Exercise requirements: Give back the lines below exactly, but do not include any pictures.

** Opening Material provided block **

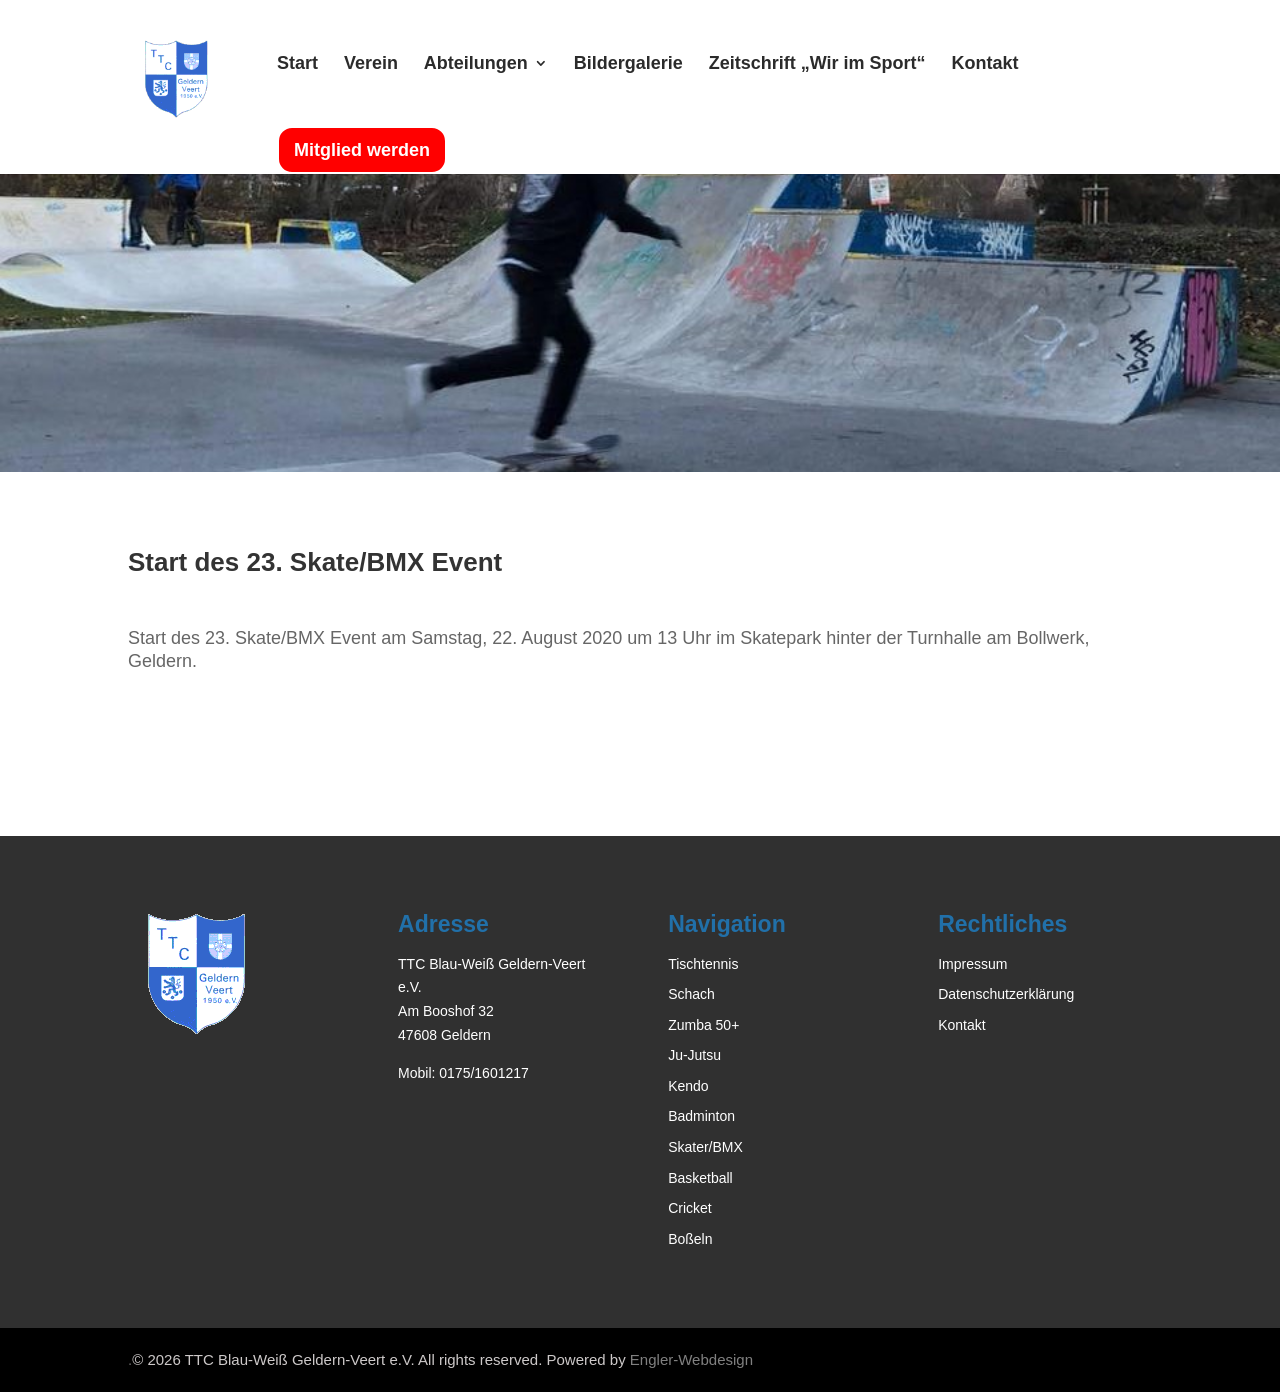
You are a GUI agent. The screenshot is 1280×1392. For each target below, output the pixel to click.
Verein (371, 64)
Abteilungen (476, 64)
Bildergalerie (628, 64)
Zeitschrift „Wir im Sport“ (817, 64)
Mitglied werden (362, 150)
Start (297, 64)
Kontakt (984, 64)
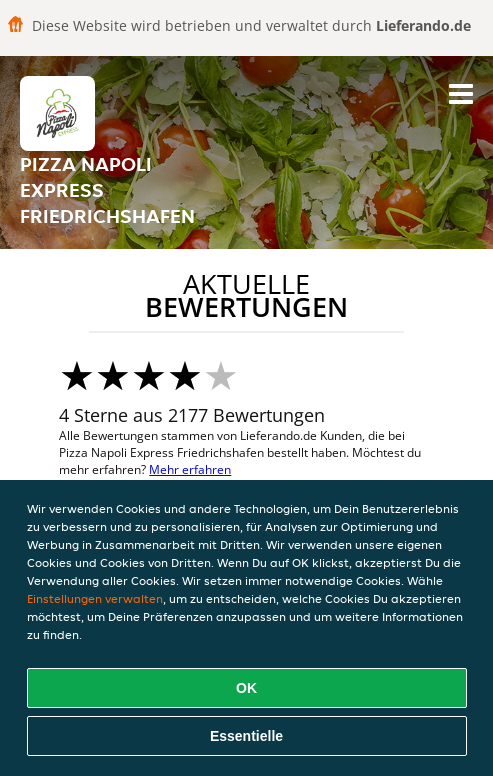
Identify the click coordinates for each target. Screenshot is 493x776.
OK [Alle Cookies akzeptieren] (246, 688)
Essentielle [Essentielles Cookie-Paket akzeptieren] (246, 736)
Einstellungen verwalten (95, 598)
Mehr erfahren (190, 469)
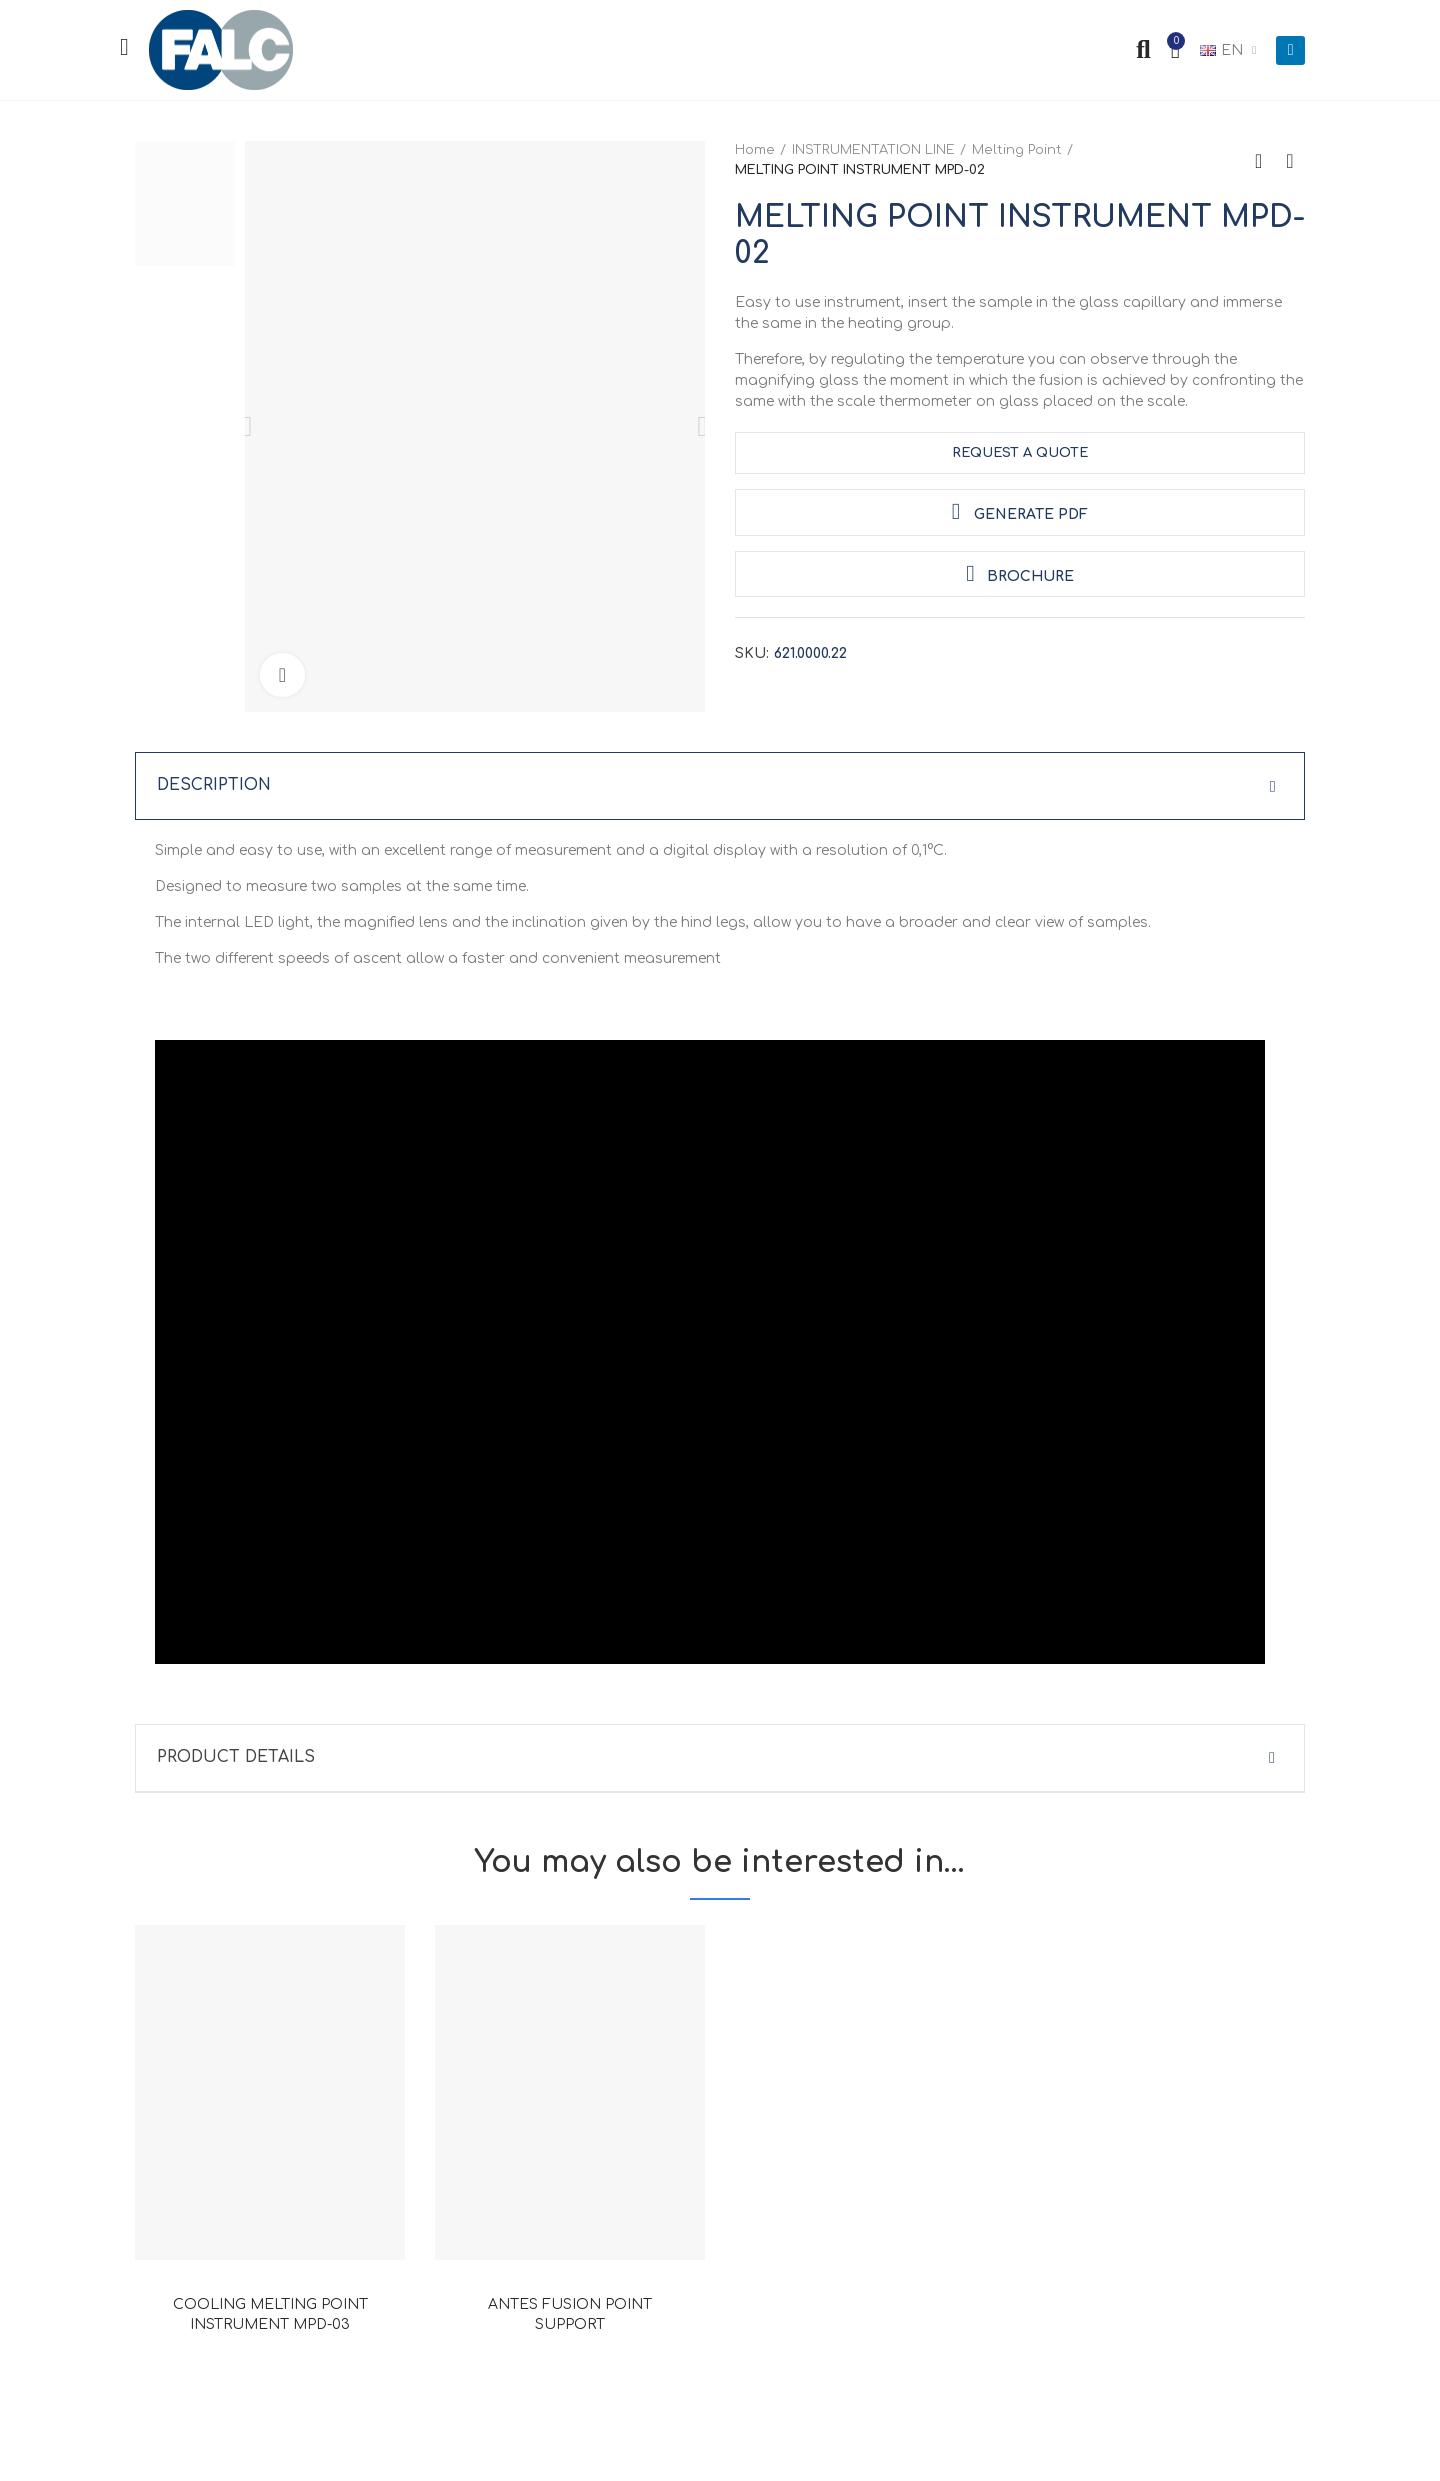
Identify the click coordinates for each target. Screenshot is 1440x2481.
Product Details (236, 1759)
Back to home (1265, 161)
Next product (1290, 161)
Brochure (1019, 573)
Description (215, 786)
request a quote (1020, 453)
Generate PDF (1020, 511)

** Closing Material provided block **

Problem solution:
You are a GUI agent. The screenshot is 1280×1392. For each target below, output the pixel to click.
Verein (371, 64)
Abteilungen (476, 64)
Bildergalerie (628, 64)
Zeitschrift „Wir im Sport“ (817, 64)
Mitglied werden (362, 150)
Start (297, 64)
Kontakt (984, 64)
Identify the click coordinates for each target. Screenshot is 493x776.
OK [Alle Cookies akzeptieren] (246, 688)
Essentielle [Essentielles Cookie-Paket akzeptieren] (246, 736)
Einstellungen verwalten (95, 598)
Mehr erfahren (190, 469)
Identify the click coordinates for each target. Screenshot is 1440x2481.
Product Details (236, 1759)
Back to home (1265, 161)
Next product (1290, 161)
Brochure (1019, 573)
Description (215, 786)
request a quote (1020, 453)
Generate PDF (1020, 511)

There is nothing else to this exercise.